Vanderbilt University and 16 other universities listed among U.S. News and World Report’s top 25 universities filed an amicus brief Feb. 13 opposing the executive order “Protecting the Nation from Foreign Terrorist Entry into the United States” filed by President Donald J. Trump on Jan. 27. The brief urges that the U.S. District Court for the Western District of Washington’s stay of the order be upheld.

“We support the continued stay of the Jan. 27 Executive Order because we believe the order does material harm to our ability to attract and recruit the very best scholars from around the world,” Chancellor Nicholas S. Zeppos said in a press release. “We also believe the order has the potential to reverse the great strides Vanderbilt has made in creating and nurturing a welcoming campus environment that reflects the global and diverse world that our students will enter upon graduation.”

An amicus curiae brief is Latin for “friend of the court,” and is filed by parties who are not part of the litigation, but who have a vested interest in the outcome of a case.
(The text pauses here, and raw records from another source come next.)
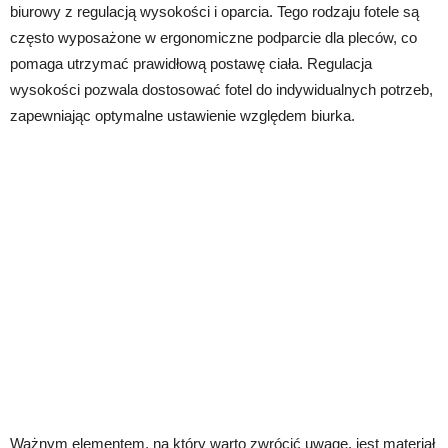
biurowy z regulacją wysokości i oparcia. Tego rodzaju fotele są
często wyposażone w ergonomiczne podparcie dla pleców, co
pomaga utrzymać prawidłową postawę ciała. Regulacja
wysokości pozwala dostosować fotel do indywidualnych potrzeb,
zapewniając optymalne ustawienie względem biurka.
Ważnym elementem, na który warto zwrócić uwagę, jest materiał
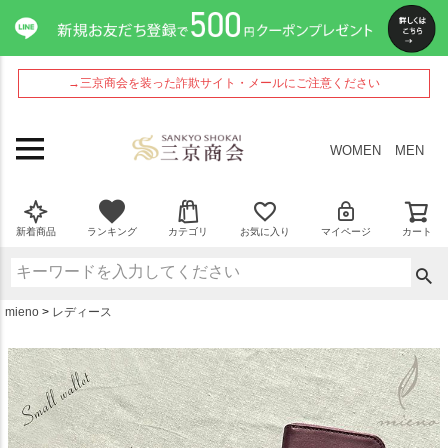
ペー
ジト
ップ
へ
→三京商会を装った詐欺サイト・メールにご注意ください
WOMEN
MEN
新着商品
ランキング
カテゴリ
お気に入り
マイページ
カート
mieno
レディース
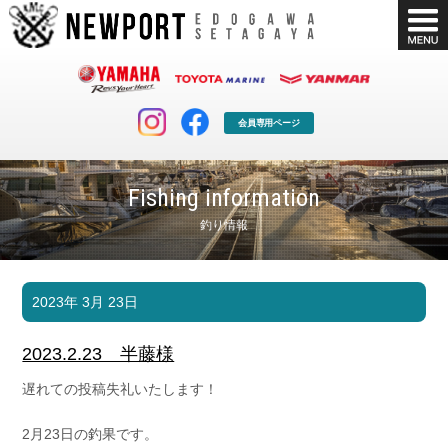
会員専用ページ
Fishing information
釣り情報
マリンクラブ
ボート販売
2023年 3月 23日
マリンライフを堪能したい！
安心・納得のボート選び！
ボート免許
シースタイル
2023.2.23 半藤様
長年の実績と信頼！
Sea-Style
遅れての投稿失礼いたします！
店舗情報
公式ブログ
Shop Info.
Blog
2月23日の釣果です。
The court uses amicus brief to consider relevant views of those who are affected by the outcome of litigation.

Each school, including Vanderbilt, filed an interest of amici, explaining why this Executive Order threatens their ability “to educate future leaders from nearly every continent,” according to the document. In data provided in the footnote of the brief, Vanderbilt’s undergraduate population is made up of 7.6% international students, and 23.2% of the graduate school students are from abroad.

“Vanderbilt University is a center for scholarly research, informed and creative teaching, and service to the community and society at large. . . . In pursuit of these goals, Vanderbilt values most highly intellectual freedom that supports open inquiry, equality, compassion, and excellence in all endeavors,” the school wrote, summarizing their mission, values and goals.

The Vanderbilt Office of General Counsel worked with its counterparts at peer universities as well as the law firm Jenner & Block to write, edit and submit the brief on behalf of the seventeen schools, according to Melanie Moran, Executive Director of Integrated Communications at Vanderbilt. The last time Vanderbilt filed an amicus brief was in the 2015 case Fisher v. University of Texas, supporting the continued consideration of race as one factor among many in admissions decisions.

The press release on the brief also cites international research as a motivation for becoming a signatory of the brief.

“In addition to recruiting the best students, some of the most exciting research and discoveries taking place on our campus are fueled by partnerships with international researchers,” Provost and Vice Chancellor for Academic Affairs Susan R. Wente said in the release. “These scholars must be able to travel freely to conduct their work and to continue our work together. We support policies that ensure safe and legal travel while maintaining the freedom of individuals to pursue their research, scholarship, art and discovery without fear of being detained or delayed.”

According to the press release, the brief is being filed in pending litigation on the Executive Order in the U.S. District Court for the Eastern District of New York. In addition to Vanderbilt, the brief is being submitted jointly by Brown University, Carnegie Mellon University, Columbia University, Cornell University, Dartmouth College, Duke University, Emory University, Harvard University, Johns Hopkins University, Massachusetts Institute of Technology, Northwestern University, Princeton University, Stanford University, University of Chicago, University of Pennsylvania and Yale University.

“The university will closely monitor the outcome of this case and other developments to determine if and when our engagement can further promote policies that support our continued ability to recruit and support the most talented students, faculty and staff from around the world,” Moran said.